# EXERCISE MATERIAL

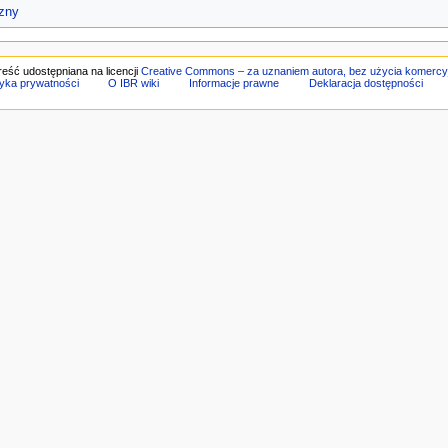
czny
reść udostępniana na licencji
Creative Commons – za uznaniem autora, bez użycia komercy
tyka prywatności
O IBR wiki
Informacje prawne
Deklaracja dostępności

# WHAT YOU WILL DO
Leaving the pictures aside, write out the entries above exactly.

# SOLUTION
czny
reść udostępniana na licencji
Creative Commons – za uznaniem autora, bez użycia komercy
tyka prywatności
O IBR wiki
Informacje prawne
Deklaracja dostępności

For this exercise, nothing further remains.